[Dataset entries]
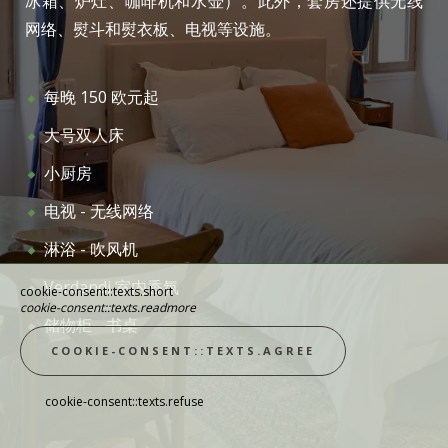
冰箱、炉灶、咖啡机和水壶）。此外，套房还提供无线
网络、熨斗和熨衣板、电视等设施。
每晚 150 欧元起
大号双人床
小厨房
电视 - 无线网络
淋浴 - 吹风机
Verdandi 室内香氛
cookie-consent::texts.short
cookie-consent::texts.readmore
储物柜 - 书桌
COOKIE-CONSENT::TEXTS.AGREE
cookie-consent::texts.refuse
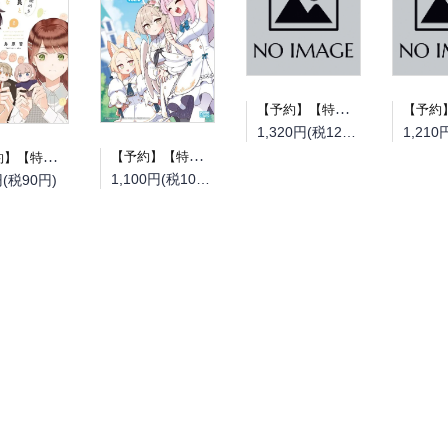
【予約】【特典付き】とある町でおきた百の怪異について 下（08/19頃発送予定）
1,320円(税120円)
【予約】【特典付き】ブルーアーカイブ公式4コマ ぶるーあーかいぶっ！ 2（08/25頃発送予定）
【予約】【特典付き】空気が「読める」新入社員と無愛想な先輩 8（08/25頃発送予定）
1,100円(税100円)
円(税90円)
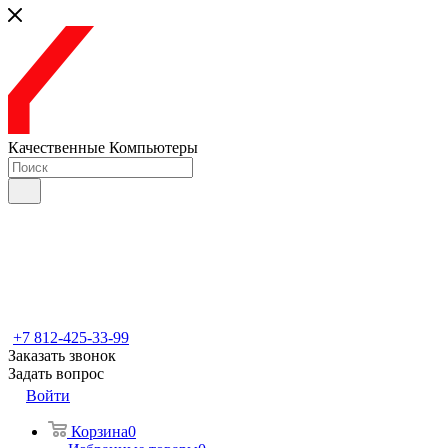
Качественные Компьютеры
+7 812-425-33-99
Заказать звонок
Задать вопрос
Войти
Корзина
0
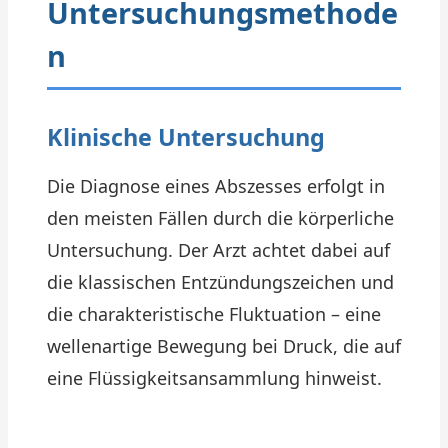
Untersuchungsmethode
n
Klinische Untersuchung
Die Diagnose eines Abszesses erfolgt in
den meisten Fällen durch die körperliche
Untersuchung. Der Arzt achtet dabei auf
die klassischen Entzündungszeichen und
die charakteristische Fluktuation – eine
wellenartige Bewegung bei Druck, die auf
eine Flüssigkeitsansammlung hinweist.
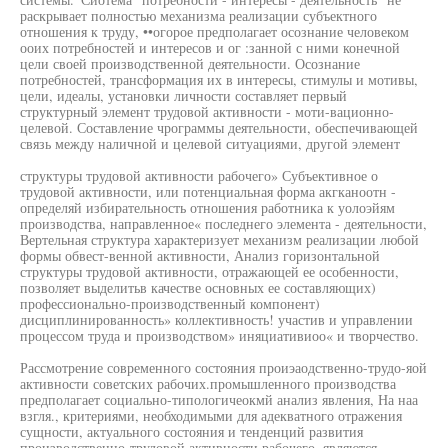
раскрывает полностью механизма реализации субъектного
отношения к труду, ••огорое предполагает осознание человеком
ооих потребностей и интересов и ог :занной с ними конечной
цели своей производственной деятельности. Осознание
потребностей, трансформация их в интересы, стимулы и мотивы,
цели, идеалы, установки личности составляет первый
структурный элемент трудовой активности - моти-вационно-
целевой. Составление чрограммы деятельности, обеспечивающей
связь между наличной и целевой ситуациями, другой элемент
структуры трудовой активности рабочего» Субъективное о
трудовой активности, или потенциальная форма акгканоотн -
определяй избирательность отношения работника к уолоэйям
производства, направленное« последнего элемента - деятельности,
Вертельная структура характеризует механизм реализации любой
формы обвест-венной активности, Анализ горизонтальной
структуры трудовой активности, отражающей ее особенности,
позволяет выделитьв качестве основных ее составляющих)
профессионально-производственный компонент)
дисциплинированность» коллективность! участив и управлении
процессом труда и производством» иняциативиоо« и творчество.
Рассмотрение современного состояния проиэаодственно-трудо-яой
активности советских рабочих.промышленного производства
предполагает социально-типологичеокмй анализ явления, На наа
взгля., критериями, необходимыми для адекватного отражения
сущности, актуального состояния и тенденций развития
производственно-трудовой активности рабочего, являются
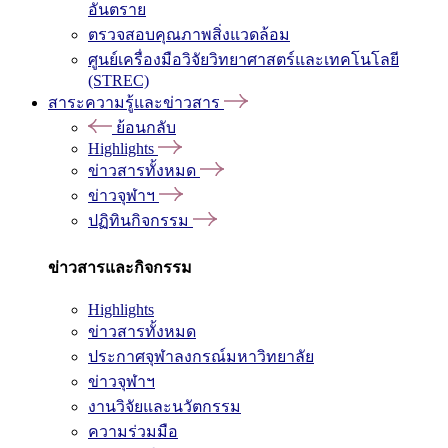
อันตราย
ตรวจสอบคุณภาพสิ่งแวดล้อม
ศูนย์เครื่องมือวิจัยวิทยาศาสตร์และเทคโนโลยี
(STREC)
สาระความรู้และข่าวสาร
ย้อนกลับ
Highlights
ข่าวสารทั้งหมด
ข่าวจุฬาฯ
ปฏิทินกิจกรรม
ข่าวสารและกิจกรรม
Highlights
ข่าวสารทั้งหมด
ประกาศจุฬาลงกรณ์มหาวิทยาลัย
ข่าวจุฬาฯ
งานวิจัยและนวัตกรรม
ความร่วมมือ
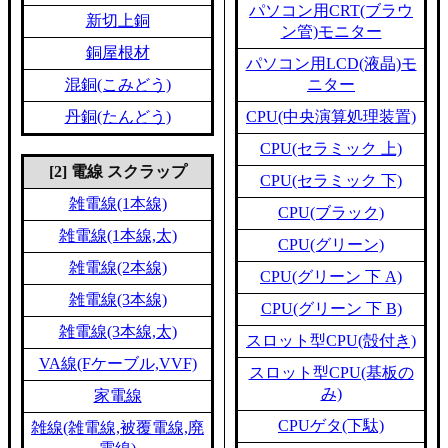
パソコン用CRT(ブラウ
新切上銅
ン管)モニター
銅屋根材
パソコン用LCD(液晶)モ
混銅(こみどう)
ニター
丹銅(たんどう)
CPU(中央演算処理装置)
CPU(セラミック 上)
[2] 電線 スクラップ
CPU(セラミック 下)
雑電線(1本線)
CPU(ブラック)
雑電線(1本線,太)
CPU(グリーン)
雑電線(2本線)
CPU(グリーン 下 A)
雑電線(3本線)
CPU(グリーン 下 B)
雑電線(3本線,太)
スロット型CPU(殻付き)
VA線(Fケーブル,VVF)
スロット型CPU(基板の
み)
家電線
CPUゲタ(下駄)
雑線(雑電線,被覆電線,廃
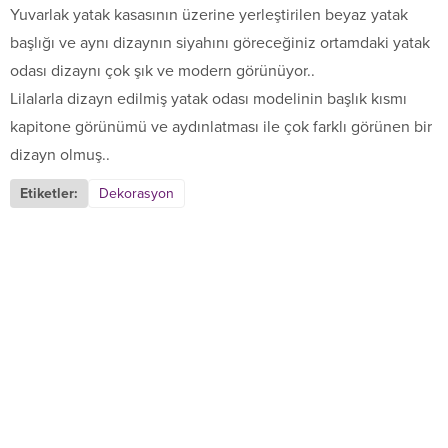
Yuvarlak yatak kasasının üzerine yerleştirilen beyaz yatak
başlığı ve aynı dizaynın siyahını göreceğiniz ortamdaki yatak
odası dizaynı çok şık ve modern görünüyor..
Lilalarla dizayn edilmiş yatak odası modelinin başlık kısmı
kapitone görünümü ve aydınlatması ile çok farklı görünen bir
dizayn olmuş..
Etiketler:
Dekorasyon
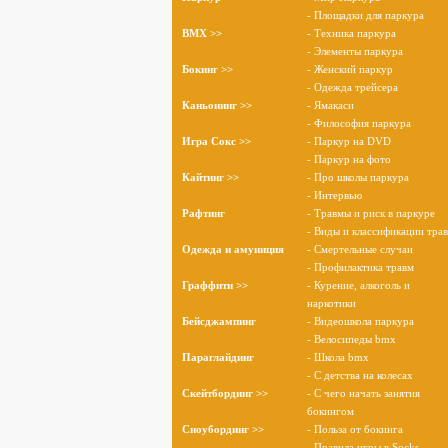
- Площадки для паркура
BMX >>
- Техника паркура
- Элементы паркура
Бокинг >>
- Женский паркур
- Одежда трейсера
Каньонинг >>
- Ямакаси
- Философия паркура
Игра Сокс >>
- Паркур на DVD
- Паркур на фото
Кайтинг >>
- Про школы паркура
- Интервью
Рафтинг
- Травмы и риск в паркуре
- Виды и классификации тра
Одежда и амуниция
- Смертельные случаи
- Профилактика травм
Граффити >>
- Курение, алкоголь и
наркотики
Бейсджампинг
- Видеошкола паркура
- Велосипеды bmx
Параглайдинг
- Школа bmx
- С детства на колесах
Скейтбординг >>
- С чего начать занятия
бокингом
Сноубординг >>
- Польза от бокинга
- Правила игры в Socks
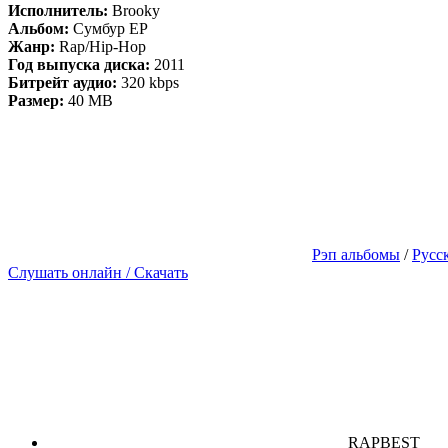
Исполнитель:
Brooky
Альбом:
Cумбур EP
Жанр:
Rap/Hip-Hop
Год выпуска диска:
2011
Битрейт аудио:
320 kbps
Размер:
40 MB
Рэп альбомы
/
Русс
Слушать онлайн / Скачать
RAPBEST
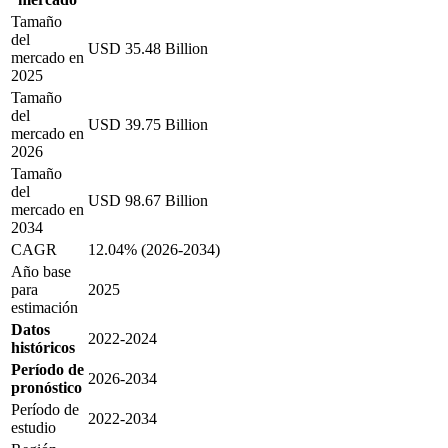
Tamaño
del
USD 35.48 Billion
mercado en
2025
Tamaño
del
USD 39.75 Billion
mercado en
2026
Tamaño
del
USD 98.67 Billion
mercado en
2034
CAGR
12.04% (2026-2034)
Año base
para
2025
estimación
Datos
2022-2024
históricos
Período de
2026-2034
pronóstico
Período de
2022-2034
estudio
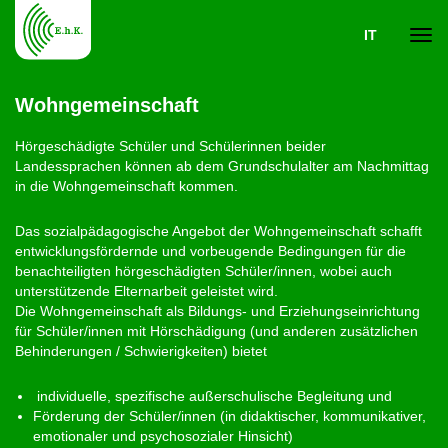
IT
Navi
Wohngemeinschaft
ein-
Hörgeschädigte Schüler und Schülerinnen beider
Landessprachen können ab dem Grundschulalter am Nachmittag
in die Wohngemeinschaft kommen.
Das sozialpädagogische Angebot der Wohngemeinschaft schafft
entwicklungsfördernde und vorbeugende Bedingungen für die
benachteiligten hörgeschädigten Schüler/innen, wobei auch
unterstützende Elternarbeit geleistet wird.
Die Wohngemeinschaft als Bildungs- und Erziehungseinrichtung
für Schüler/innen mit Hörschädigung (und anderen zusätzlichen
Behinderungen / Schwierigkeiten) bietet
individuelle, spezifische außerschulische Begleitung und
Förderung der Schüler/innen (in didaktischer, kommunikativer,
emotionaler und psychosozialer Hinsicht)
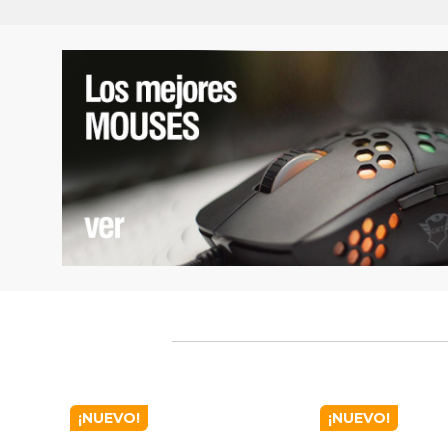
¡NUEVO!
¡NUEVO!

# [Prompt]
Every entry above should be given again exactly, with no images included.

# [Exercise response]
冰箱、炉灶、咖啡机和水壶）。此外，套房还提供无线
网络、熨斗和熨衣板、电视等设施。
每晚 150 欧元起
大号双人床
小厨房
电视 - 无线网络
淋浴 - 吹风机
Verdandi 室内香氛
cookie-consent::texts.short
cookie-consent::texts.readmore
储物柜 - 书桌
COOKIE-CONSENT::TEXTS.AGREE
cookie-consent::texts.refuse
【予約】【特典付き】とある町でおきた百の怪異について 下（08/19頃発送予定）
1,320円(税120円)
【予約】【特典付き】ブルーアーカイブ公式4コマ ぶるーあーかいぶっ！ 2（08/25頃発送予定）
【予約】【特典付き】空気が「読める」新入社員と無愛想な先輩 8（08/25頃発送予定）
1,100円(税100円)
円(税90円)
Качественные Компьютеры
+7 812-425-33-99
Заказать звонок
Задать вопрос
Войти
Корзина
0
Untersuchungsmethode
n
Klinische Untersuchung
Die Diagnose eines Abszesses erfolgt in
den meisten Fällen durch die körperliche
Untersuchung. Der Arzt achtet dabei auf
die klassischen Entzündungszeichen und
die charakteristische Fluktuation – eine
wellenartige Bewegung bei Druck, die auf
eine Flüssigkeitsansammlung hinweist.
раскрывает полностью механизма реализации субъектного
отношения к труду, ••огорое предполагает осознание человеком
ооих потребностей и интересов и ог :занной с ними конечной
цели своей производственной деятельности. Осознание
потребностей, трансформация их в интересы, стимулы и мотивы,
цели, идеалы, установки личности составляет первый
структурный элемент трудовой активности - моти-вационно-
целевой. Составление чрограммы деятельности, обеспечивающей
связь между наличной и целевой ситуациями, другой элемент
структуры трудовой активности рабочего» Субъективное о
трудовой активности, или потенциальная форма акгканоотн -
определяй избирательность отношения работника к уолоэйям
производства, направленное« последнего элемента - деятельности,
Вертельная структура характеризует механизм реализации любой
формы обвест-венной активности, Анализ горизонтальной
структуры трудовой активности, отражающей ее особенности,
позволяет выделитьв качестве основных ее составляющих)
профессионально-производственный компонент)
дисциплинированность» коллективность! участив и управлении
процессом труда и производством» иняциативиоо« и творчество.
Рассмотрение современного состояния проиэаодственно-трудо-яой
активности советских рабочих.промышленного производства
предполагает социально-типологичеокмй анализ явления, На наа
взгля., критериями, необходимыми для адекватного отражения
сущности, актуального состояния и тенденций развития
производственно-трудовой активности рабочего, являются
อันตราย
ตรวจสอบคุณภาพสิ่งแวดล้อม
ศูนย์เครื่องมือวิจัยวิทยาศาสตร์และเทคโนโลยี
(STREC)
สาระความรู้และข่าวสาร
ย้อนกลับ
Highlights
ข่าวสารทั้งหมด
ข่าวจุฬาฯ
ปฏิทินกิจกรรม
ข่าวสารและกิจกรรม
Highlights
ข่าวสารทั้งหมด
ประกาศจุฬาลงกรณ์มหาวิทยาลัย
ข่าวจุฬาฯ
งานวิจัยและนวัตกรรม
ความร่วมมือ
パソコン用CRT(ブラウ
新切上銅
ン管)モニター
銅屋根材
パソコン用LCD(液晶)モ
混銅(こみどう)
ニター
丹銅(たんどう)
CPU(中央演算処理装置)
CPU(セラミック 上)
[2] 電線 スクラップ
CPU(セラミック 下)
雑電線(1本線)
CPU(ブラック)
雑電線(1本線,太)
CPU(グリーン)
雑電線(2本線)
CPU(グリーン 下 A)
雑電線(3本線)
CPU(グリーン 下 B)
雑電線(3本線,太)
スロット型CPU(殻付き)
VA線(Fケーブル,VVF)
スロット型CPU(基板の
み)
家電線
CPUゲタ(下駄)
雑線(雑電線,被覆電線,廃
Yuvarlak yatak kasasının üzerine yerleştirilen beyaz yatak
başlığı ve aynı dizaynın siyahını göreceğiniz ortamdaki yatak
odası dizaynı çok şık ve modern görünüyor..
Lilalarla dizayn edilmiş yatak odası modelinin başlık kısmı
kapitone görünümü ve aydınlatması ile çok farklı görünen bir
dizayn olmuş..
Etiketler:
Dekorasyon
- Площадки для паркура
BMX >>
- Техника паркура
- Элементы паркура
Бокинг >>
- Женский паркур
- Одежда трейсера
Каньонинг >>
- Ямакаси
- Философия паркура
Игра Сокс >>
- Паркур на DVD
- Паркур на фото
Кайтинг >>
- Про школы паркура
- Интервью
Рафтинг
- Травмы и риск в паркуре
- Виды и классификации тра
Одежда и амуниция
- Смертельные случаи
- Профилактика травм
Граффити >>
- Курение, алкоголь и
наркотики
Бейсджампинг
- Видеошкола паркура
- Велосипеды bmx
Параглайдинг
- Школа bmx
- С детства на колесах
Скейтбординг >>
- С чего начать занятия
бокингом
Сноубординг >>
- Польза от бокинга
- Правила игры в Socks
Исполнитель:
Brooky
Альбом:
Cумбур EP
Жанр:
Rap/Hip-Hop
Год выпуска диска:
2011
Битрейт аудио:
320 kbps
Размер:
40 MB
Рэп альбомы
/
Русс
Слушать онлайн / Скачать
RAPBEST
Tamaño
del
USD 35.48 Billion
mercado en
2025
Tamaño
del
USD 39.75 Billion
mercado en
2026
Tamaño
del
USD 98.67 Billion
mercado en
2034
CAGR
12.04% (2026-2034)
Año base
para
2025
estimación
Datos
2022-2024
históricos
Período de
2026-2034
pronóstico
Período de
2022-2034
estudio
IT
Navi
Wohngemeinschaft
ein-
Hörgeschädigte Schüler und Schülerinnen beider
Landessprachen können ab dem Grundschulalter am Nachmittag
in die Wohngemeinschaft kommen.
Das sozialpädagogische Angebot der Wohngemeinschaft schafft
entwicklungsfördernde und vorbeugende Bedingungen für die
benachteiligten hörgeschädigten Schüler/innen, wobei auch
unterstützende Elternarbeit geleistet wird.
Die Wohngemeinschaft als Bildungs- und Erziehungseinrichtung
für Schüler/innen mit Hörschädigung (und anderen zusätzlichen
Behinderungen / Schwierigkeiten) bietet
individuelle, spezifische außerschulische Begleitung und
Förderung der Schüler/innen (in didaktischer, kommunikativer,
emotionaler und psychosozialer Hinsicht)
¡NUEVO!
¡NUEVO!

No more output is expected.